Linear Variational Method#

What You Need to Know

  • The variational method is a powerful tool for estimating upper bounds and approximations for ground-state energies in a wide range of quantum mechanical problems.

  • It plays a key role in electronic structure theories, such as Hartree-Fock.

  • The linear variational method seeks solutions to the Schrödinger equation by representing trial wavefunctions as linear combinations of simple, computationally efficient functions, such as Gaussians or exponentials.

  • By applying the linear variational method, the Schrödinger equation is transformed into a linear algebra problem, where the goal is to find eigenvalues (representing energies) and eigenvectors (providing coefficients for the linear combination).

Linearizing the problem#

Basis sets and coefficients

  • How does linearization help us in practice?

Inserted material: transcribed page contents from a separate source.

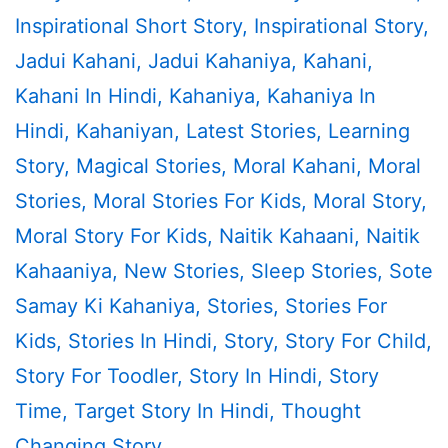
Inspirational Short Story
,
Inspirational Story
,
Jadui Kahani
,
Jadui Kahaniya
,
Kahani
,
Kahani In Hindi
,
Kahaniya
,
Kahaniya In
Hindi
,
Kahaniyan
,
Latest Stories
,
Learning
Story
,
Magical Stories
,
Moral Kahani
,
Moral
Stories
,
Moral Stories For Kids
,
Moral Story
,
Moral Story For Kids
,
Naitik Kahaani
,
Naitik
Kahaaniya
,
New Stories
,
Sleep Stories
,
Sote
Samay Ki Kahaniya
,
Stories
,
Stories For
Kids
,
Stories In Hindi
,
Story
,
Story For Child
,
Story For Toodler
,
Story In Hindi
,
Story
Time
,
Target Story In Hindi
,
Thought
Changing Story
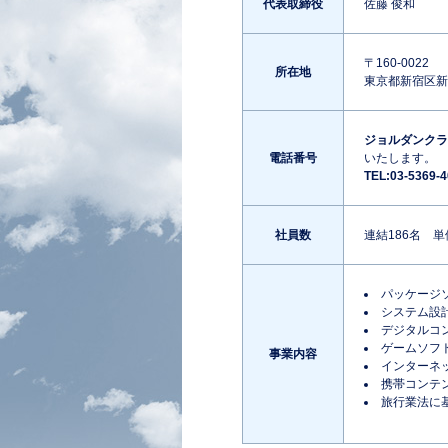
代表取締役
佐藤 俊和
〒160-0022
所在地
東京都新宿区新宿
ジョルダンクラ
電話番号
いたします。
TEL:03-5369-
社員数
連結186名 単体
パッケージ
システム設
デジタルコ
ゲームソフ
事業内容
インターネ
携帯コンテ
旅行業法に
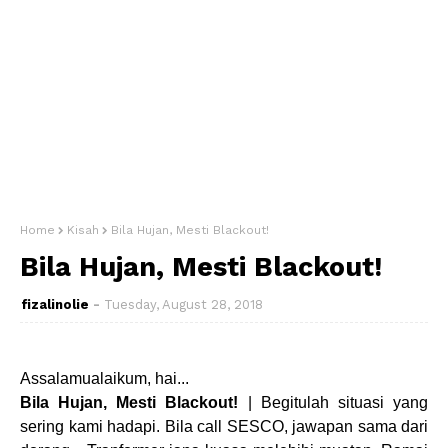
Home
Kisah
Bila Hujan, Mesti Blackout!
Bila Hujan, Mesti Blackout!
fizalinolie
Tuesday, August 28, 2018
Assalamualaikum, hai...
Bila Hujan, Mesti Blackout!
| Begitulah situasi yang
sering kami hadapi. Bila call SESCO, jawapan sama dari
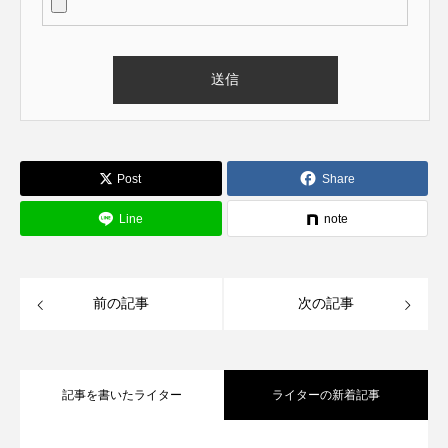
Post
Share
Line
note
前の記事
次の記事
記事を書いたライター
ライターの新着記事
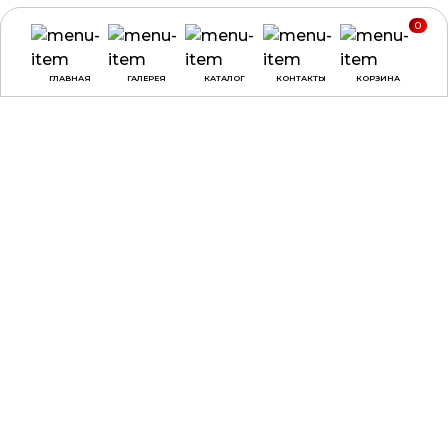
0
ГЛАВНАЯ
ГАЛЕРЕЯ
КАТАЛОГ
КОНТАКТЫ
КОРЗИНА
ВРЕМЯ РАБОТЫ
О КОМПАНИИ
ДОСТАВКА И ОПЛАТА
понедельник -
ДОГОВОР ОФЕРТЫ
четверг:
с 9:00 до
18:00
ПОЛЕЗНЫЕ СОВЕТЫ,
СТАТЬИ
пятница:
с 9:00 до
17:00
суббота, воскресенье:
выходные
КАТАЛОГ
КОНТАКТЫ
НАГРАДЫ
ул. Веры Хоружей, 31А,
офис 100, г. Минск, 220002
3D-ПЕЧАТЬ
+375 (29) 137-90-02
МЕДАЛИ
+375 (29) 797-90-30
ДИПЛОМЫ
+375 (17) 307-90-02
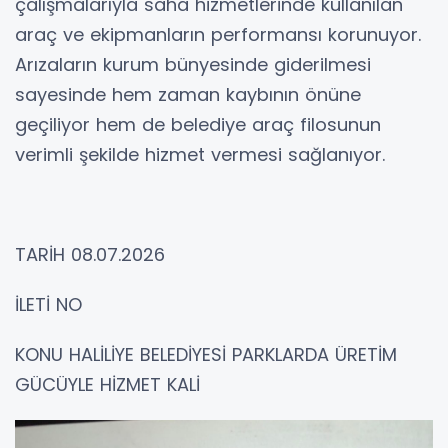
çalışmalarıyla saha hizmetlerinde kullanılan
araç ve ekipmanların performansı korunuyor.
Arızaların kurum bünyesinde giderilmesi
sayesinde hem zaman kaybının önüne
geçiliyor hem de belediye araç filosunun
verimli şekilde hizmet vermesi sağlanıyor.
TARİH 08.07.2026
İLETİ NO
KONU HALİLİYE BELEDİYESİ PARKLARDA ÜRETİM
GÜCÜYLE HİZMET KALİ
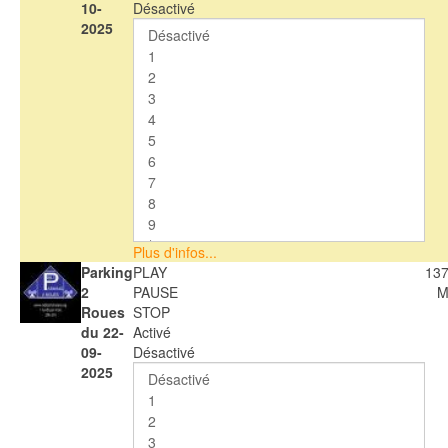
10-
Désactivé
2025
Plus d'infos...
Parking
PLAY
137
2
PAUSE
M
Roues
STOP
du 22-
Activé
09-
Désactivé
2025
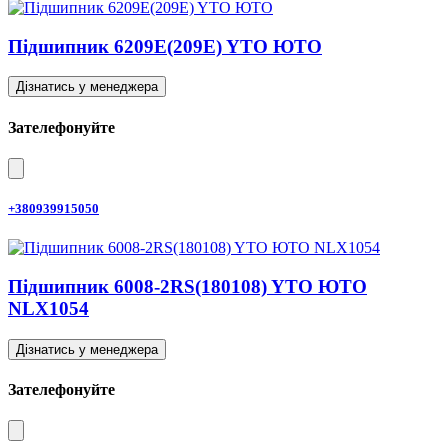
Підшипник 6209E(209E) YTO ЮТО
Дізнатись у менеджера
Зателефонуйте
+380939915050
Підшипник 6008-2RS(180108) YTO ЮТО
NLX1054
Дізнатись у менеджера
Зателефонуйте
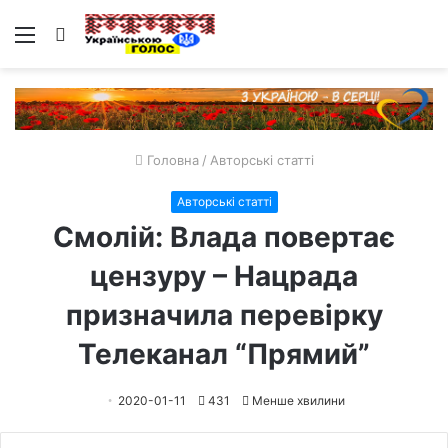
Меню
Пошук
Головна
/
Авторські статті
Авторські статті
Смолій: Влада повертає
цензуру – Нацрада
призначила перевірку
Телеканал “Прямий”
2020-01-11
431
Менше хвилини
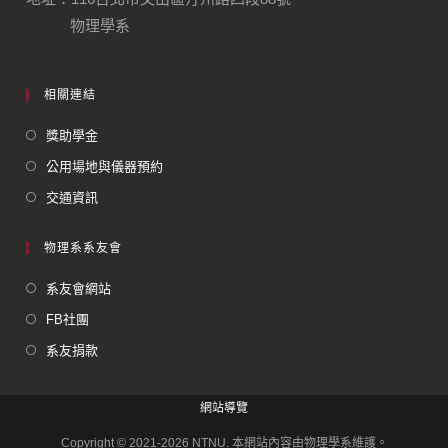
物理學系
相關連結
獎助學金
公用場地與儀器預約
交通資訊
物理系系友會
系友會網站
FB社團
系友捐款
網站導覽
Copyright © 2021-2026 NTNU. 本網站內容由物理學系維護。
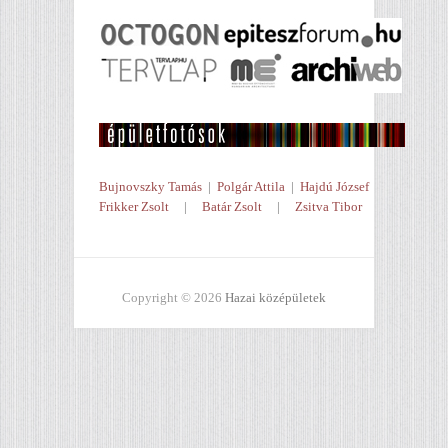
Bujnovszky Tamás
|
Polgár Attila
|
Hajdú József
Frikker Zsolt
|
Batár Zsolt
|
Zsitva Tibor
Copyright © 2026
Hazai középületek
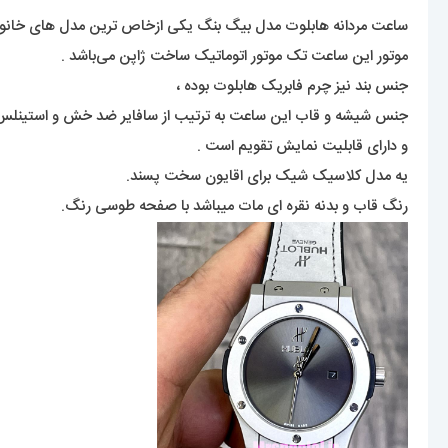
ساعت مردانه هابلوت مدل بیگ بنگ یکی ازخاص ترین مدل های خانواده‌
موتور این ساعت تک موتور اتوماتیک ساخت ژاپن می‌باشد .
جنس بند نیز چرم فابریک هابلوت بوده ،
جنس شیشه و قاب این ساعت به ترتیب از سافایر ضد خش و استینل
و دارای قابلیت نمایش تقویم است .
یه مدل کلاسیک شیک برای اقایون سخت پسند.
رنگ قاب و بدنه نقره ای مات میباشد با صفحه طوسی رنگ.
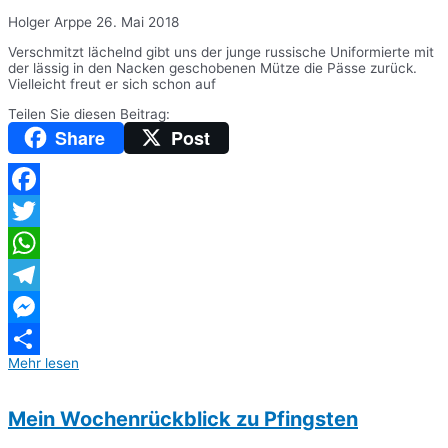
Holger Arppe
26. Mai 2018
Verschmitzt lächelnd gibt uns der junge russische Uniformierte mit
der lässig in den Nacken geschobenen Mütze die Pässe zurück.
Vielleicht freut er sich schon auf
Teilen Sie diesen Beitrag:
Share
Post
Facebook
Twitter
WhatsApp
Telegram
Messenger
Mehr lesen
Teilen
Mein Wochenrückblick zu Pfingsten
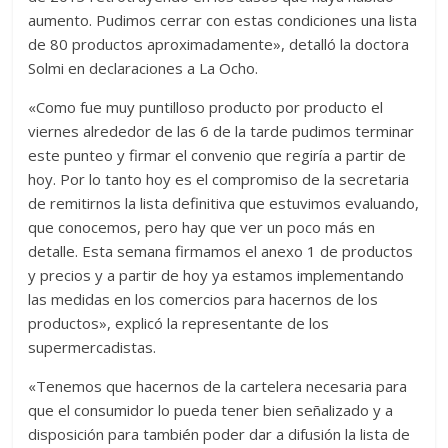
aumento. Pudimos cerrar con estas condiciones una lista
de 80 productos aproximadamente», detalló la doctora
Solmi en declaraciones a La Ocho.
«Como fue muy puntilloso producto por producto el
viernes alrededor de las 6 de la tarde pudimos terminar
este punteo y firmar el convenio que regiría a partir de
hoy. Por lo tanto hoy es el compromiso de la secretaria
de remitirnos la lista definitiva que estuvimos evaluando,
que conocemos, pero hay que ver un poco más en
detalle. Esta semana firmamos el anexo 1 de productos
y precios y a partir de hoy ya estamos implementando
las medidas en los comercios para hacernos de los
productos», explicó la representante de los
supermercadistas.
«Tenemos que hacernos de la cartelera necesaria para
que el consumidor lo pueda tener bien señalizado y a
disposición para también poder dar a difusión la lista de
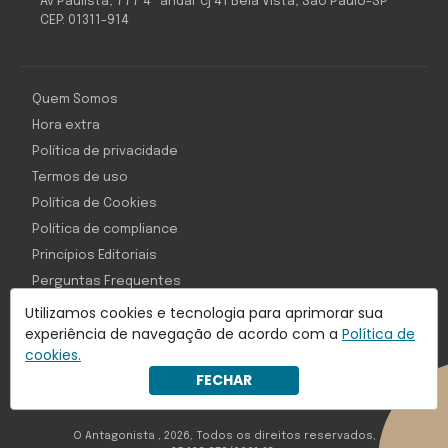
Av Paulista, 777 4º andar cj 41 Bela Vista, São Paulo-SP
CEP: 01311-914
Quem Somos
Hora extra
Política de privacidade
Termos de uso
Política de Cookies
Política de compliance
Princípios Editoriais
Perguntas Frequentes
Utilizamos cookies e tecnologia para aprimorar sua
experiência de navegação de acordo com a
Política de
cookies.
Com inteligência e tecnologia:
FECHAR
Object1ve - Marketing Solution
O Antagonista , 2026, Todos os direitos reservados,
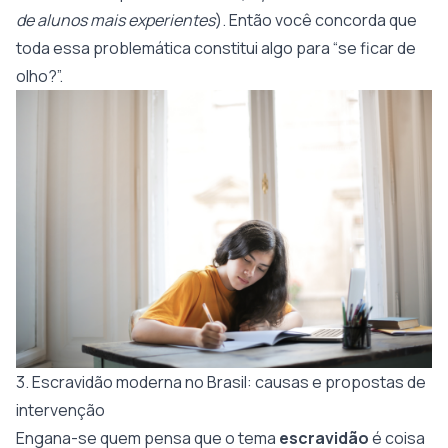
de alunos mais experientes
). Então você concorda que
toda essa problemática constitui algo para “se ficar de
olho?”.
3. Escravidão moderna no Brasil: causas e propostas de
intervenção
Engana-se quem pensa que o tema
escravidão
é coisa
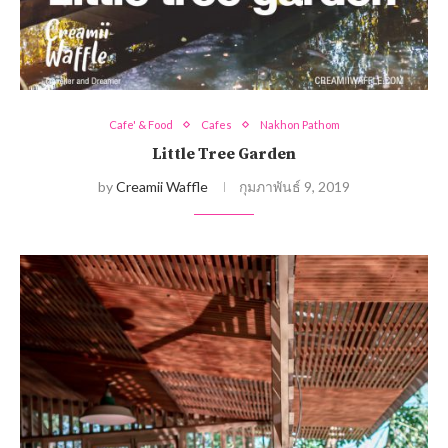
Cafe' & Food
Cafes
Nakhon Pathom
Little Tree Garden
by
Creamii Waffle
กุมภาพันธ์ 9, 2019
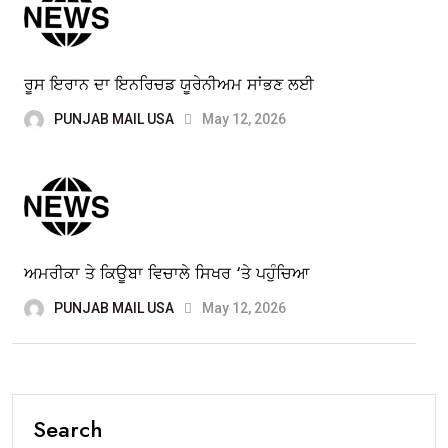
ਰੂਸ ਇਰਾਨ ਦਾ ਇਨਰਿਚਡ ਯੂਰੇਨੀਅਮ ਸਾਂਭਣ ਲਈ
PUNJAB MAIL USA
May 12, 2026
ਅਮਰੀਕਾ ਤੇ ਕਿਊਬਾ ਵਿਚਾਲੇ ਸਿਖਰ ‘ਤੇ ਪਹੁੰਚਿਆ
PUNJAB MAIL USA
May 12, 2026
Search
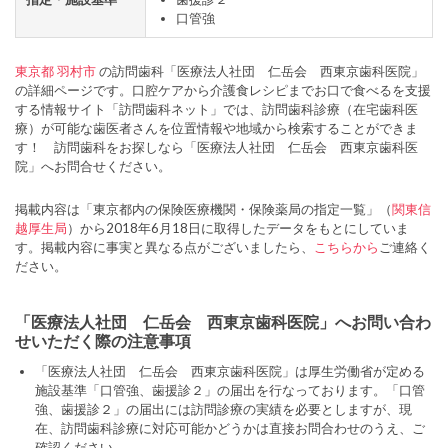
口管強
東京都
羽村市
の訪問歯科「医療法人社団 仁岳会 西東京歯科医院」
の詳細ページです。口腔ケアから介護食レシピまでお口で食べるを支援
する情報サイト「訪問歯科ネット」では、訪問歯科診療（在宅歯科医
療）が可能な歯医者さんを位置情報や地域から検索することができま
す！ 訪問歯科をお探しなら「医療法人社団 仁岳会 西東京歯科医
院」へお問合せください。
掲載内容は「東京都内の保険医療機関・保険薬局の指定一覧」（
関東信
越厚生局
）から2018年6月18日に取得したデータをもとにしていま
す。掲載内容に事実と異なる点がございましたら、
こちらから
ご連絡く
ださい。
「医療法人社団 仁岳会 西東京歯科医院」へお問い合わ
せいただく際の注意事項
「医療法人社団 仁岳会 西東京歯科医院」は厚生労働省が定める
施設基準「口管強、歯援診２」の届出を行なっております。「口管
強、歯援診２」の届出には訪問診療の実績を必要としますが、現
在、訪問歯科診療に対応可能かどうかは直接お問合わせのうえ、ご
確認ください。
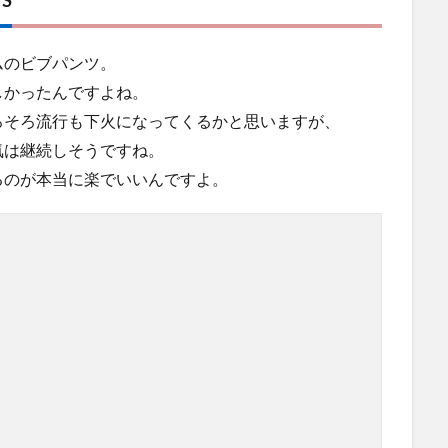
ムのビブパンツ。
しかったんですよね。
ろそろ流行も下火になってくるかと思いますが、
気は継続しそうですね。
るのが本当に楽でいいんですよ。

If we can not exactly solve and have an expression for \(\psi\) then we can expand the wavefunction in some convenient basis set \(f_n\) (e.g bunch of functions indexed by n, like fourier series) and attempt to make it get as closer to realistic energies and wavefunction as possible.

\[\phi(r) = \sum_n^N c_nf_n(r)\]
  • If we have infinite number of basis functions in pricniple that should approximate any funciton and we can get nearly exact numerical solution. However computationally this is not feasible.

  • Truncating this expansion at any finite \(n\) leads to an approximate solution. The idea is to keep just the optimal number of basis functions.

  • The variational principle tells us is that we can minimize the energy with respect to variational paramters \({c_n}\) and still have \(E_\phi \geq E_0\).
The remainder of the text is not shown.